A smaller gallery within the “Exposure” project, called “In Place,” documents the sacred lands of the Four Corners region. It is about the beauty, preservation and importance of those lands, rather than the extraction sites that seek to encroach upon it.
Over the course of this work, Sheikh had grown close to Jonah Yellowman — a Navajo elder and spiritual advisor to Utah Diné Bikéyah. Yellowman helped protect the 1.35 million acres of sacred land depicted in this room through advocating for former U.S. President Barack Obama’s 2016 proclamation to protect the ancestral homeland of the Tribal Nations as Bears Ears National Monument.
When former President Donald Trump downsized the monument by 85 percent, opening the region up to mining operations, President Joe Biden was pushed by continued advocacy to restore protections to the sacred land.
66 photographs of Bears Ears National Monument wrap around the room, demonstrating the utmost purity and sacredness of this land. The atmosphere is meditative and meant to be a space of solace and contemplation.
But sometimes pictures alone are misleading or simply not enough.

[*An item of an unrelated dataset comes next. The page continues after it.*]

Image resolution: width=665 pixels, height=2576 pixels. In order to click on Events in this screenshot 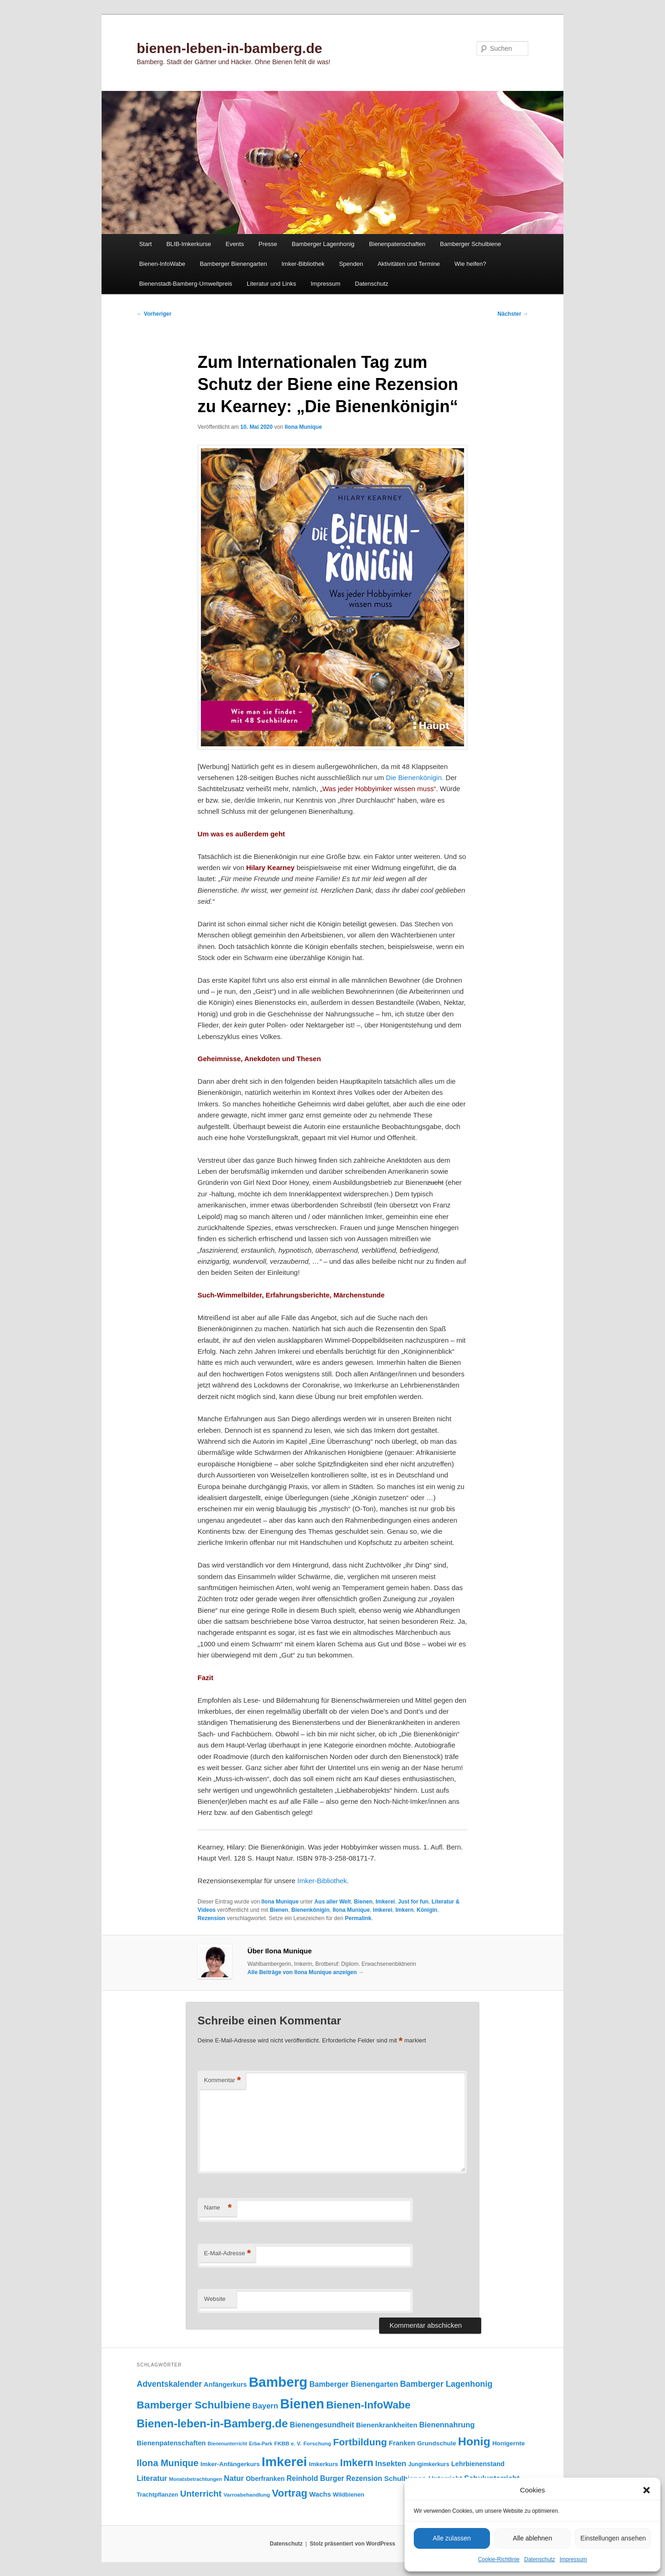, I will do `click(234, 243)`.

A long octagonal bench in the room houses a speaker system that plays an audio recording made by geologist Jeff Moore. In Utah, Moore took seismological recordings of the landforms: Monument Valley archways in the Bears Ears region which vibrate and resonate with the movement of the Earth.
The sound rumbles, quiets and grows. If you sit on it, you can “feel the vibration of the Earth,” Ditner said. It is meant to be immersive, to give a real sense of the experience and power of the land, to make the heartbeat of the land audible.

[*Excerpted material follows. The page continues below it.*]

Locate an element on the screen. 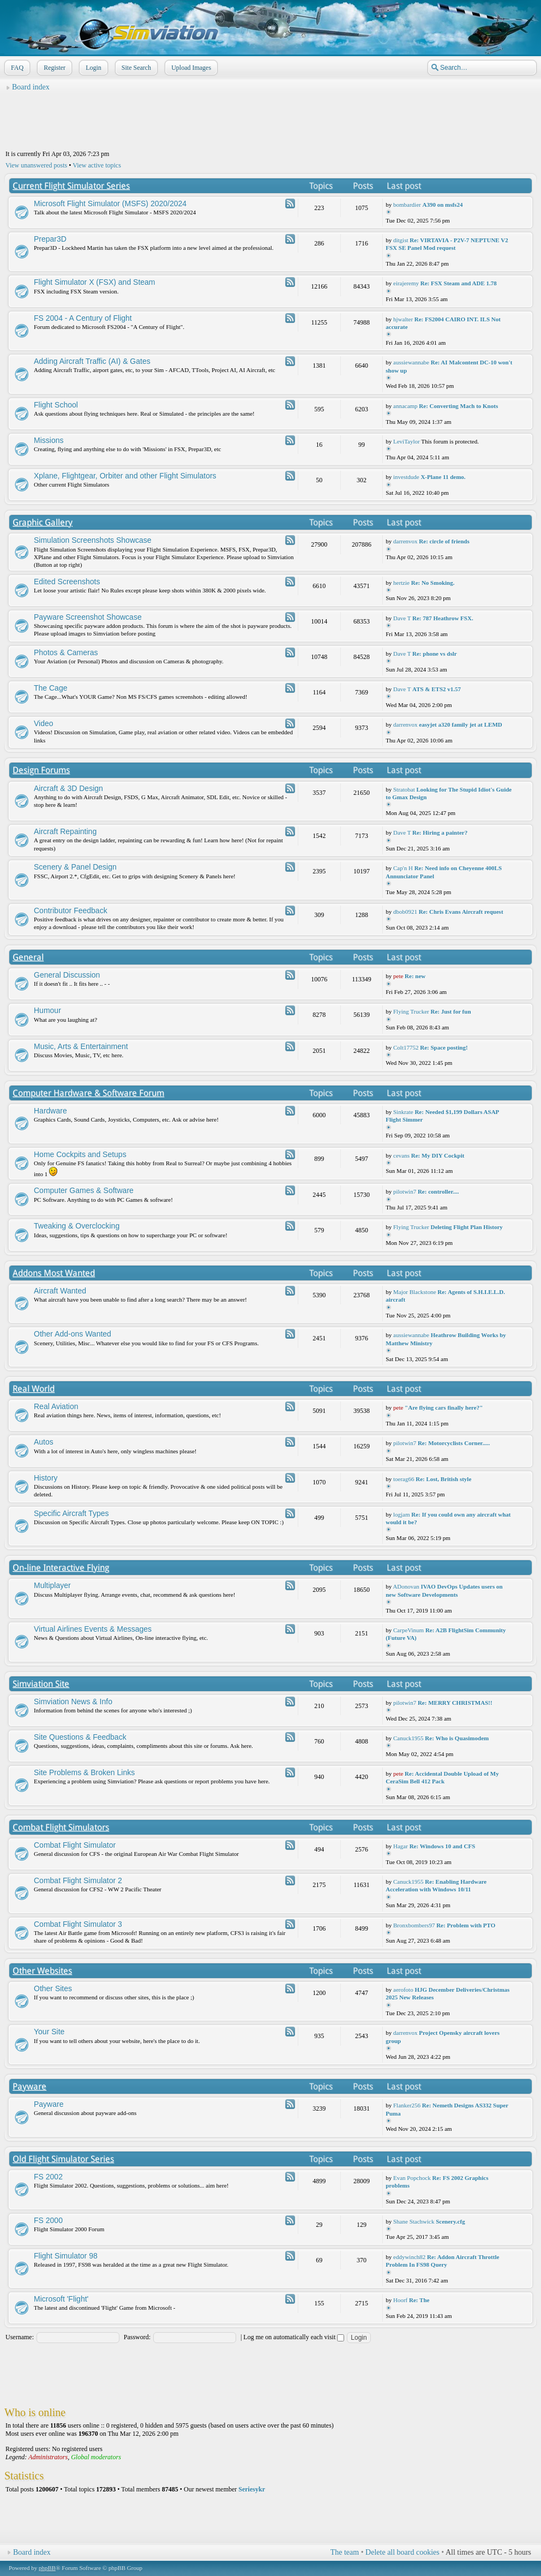  logjam is located at coordinates (401, 1514).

When Sheikh visited this room a couple weeks ago, he walked in on a woman meditating, with her eyes closed and hands on the sound bench. This act was symbolic of all the healing and contemplation Sheikh and his collaborators — Moore and Yellowman — wanted this room to embody.
But Yellowman’s original contribution is missing.

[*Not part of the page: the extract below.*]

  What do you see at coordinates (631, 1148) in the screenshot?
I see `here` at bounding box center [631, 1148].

Adjacent to the sound bench, a pedestal holds an octagonal case filled by nothing but air. At the room’s entrance, a sign displays “The Director’s Statement”: an explanation and apology for this absence. The case was meant to house a generous offering from Yellowman, but after last minute concerns over the ceremonial items it included, this case was left empty.
According to Ditner, the gallery had reached out to advisors at Yale, within Yale’s Native community and to local Native cultural and community representatives before deciding not to display the offering. The empty pedestal remains in the room to both acknowledge Yellowman’s contribution and indicate the difficult and ongoing conversations around the display of culturally sensitive items.
Questions linger over whether this removal was respectful or transparently decided. While Sheikh had considered closing his exhibit entirely due to the offering’s absence, he saw this as a learning opportunity for Yale: to start listening to Indigenous communities and set an example for other institutions as they attempt “to atone for historical trespass.”
Isabella Robbins GRD ’25, a Diné scholar who helped organize the exhibit, hopes that more space can be made for Indigenous perspectives that have been affected by resource extraction, displacement and environmental racism.
“I don’t just want people to read about our stories and think that’s enough,” Robbins said. “They need to question their own complicity in settler colonialism, and environmental racism — this includes [acts against] those peoples mentioned in the exhibition, but also [against] other Indigenous groups.”
On Nov. 3, the YUAG is hosting an event titled “Gallery+ Reading Exposures,” which will feature Diné poet Kinsale Drake ’22 and Afro-Palestinian writer Samah Fadil.